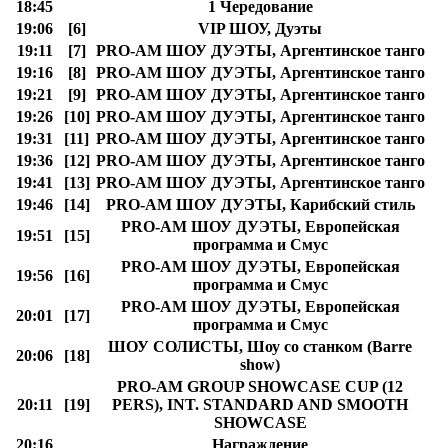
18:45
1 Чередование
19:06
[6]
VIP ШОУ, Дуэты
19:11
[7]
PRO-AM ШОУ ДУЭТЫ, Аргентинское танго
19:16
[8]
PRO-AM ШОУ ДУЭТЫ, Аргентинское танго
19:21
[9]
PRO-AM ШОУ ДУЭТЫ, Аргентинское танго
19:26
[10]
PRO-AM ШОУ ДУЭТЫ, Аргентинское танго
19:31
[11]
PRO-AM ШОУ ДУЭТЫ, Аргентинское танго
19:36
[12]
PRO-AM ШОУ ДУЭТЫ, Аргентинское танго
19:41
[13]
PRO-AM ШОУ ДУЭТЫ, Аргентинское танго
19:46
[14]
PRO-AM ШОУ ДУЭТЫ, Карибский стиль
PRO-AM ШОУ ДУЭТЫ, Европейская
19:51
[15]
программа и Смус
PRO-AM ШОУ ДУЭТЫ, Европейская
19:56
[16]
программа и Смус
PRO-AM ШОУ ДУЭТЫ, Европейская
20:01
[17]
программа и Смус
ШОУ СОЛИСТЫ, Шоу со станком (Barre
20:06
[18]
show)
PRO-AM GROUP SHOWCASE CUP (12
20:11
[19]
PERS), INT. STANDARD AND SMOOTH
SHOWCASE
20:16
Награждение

WHAT IS NEEDED → Each record above should be retyped exactly, with no pictures carried over.

REPLY →
18:45
1 Чередование
19:06
[6]
VIP ШОУ, Дуэты
19:11
[7]
PRO-AM ШОУ ДУЭТЫ, Аргентинское танго
19:16
[8]
PRO-AM ШОУ ДУЭТЫ, Аргентинское танго
19:21
[9]
PRO-AM ШОУ ДУЭТЫ, Аргентинское танго
19:26
[10]
PRO-AM ШОУ ДУЭТЫ, Аргентинское танго
19:31
[11]
PRO-AM ШОУ ДУЭТЫ, Аргентинское танго
19:36
[12]
PRO-AM ШОУ ДУЭТЫ, Аргентинское танго
19:41
[13]
PRO-AM ШОУ ДУЭТЫ, Аргентинское танго
19:46
[14]
PRO-AM ШОУ ДУЭТЫ, Карибский стиль
PRO-AM ШОУ ДУЭТЫ, Европейская
19:51
[15]
программа и Смус
PRO-AM ШОУ ДУЭТЫ, Европейская
19:56
[16]
программа и Смус
PRO-AM ШОУ ДУЭТЫ, Европейская
20:01
[17]
программа и Смус
ШОУ СОЛИСТЫ, Шоу со станком (Barre
20:06
[18]
show)
PRO-AM GROUP SHOWCASE CUP (12
20:11
[19]
PERS), INT. STANDARD AND SMOOTH
SHOWCASE
20:16
Награждение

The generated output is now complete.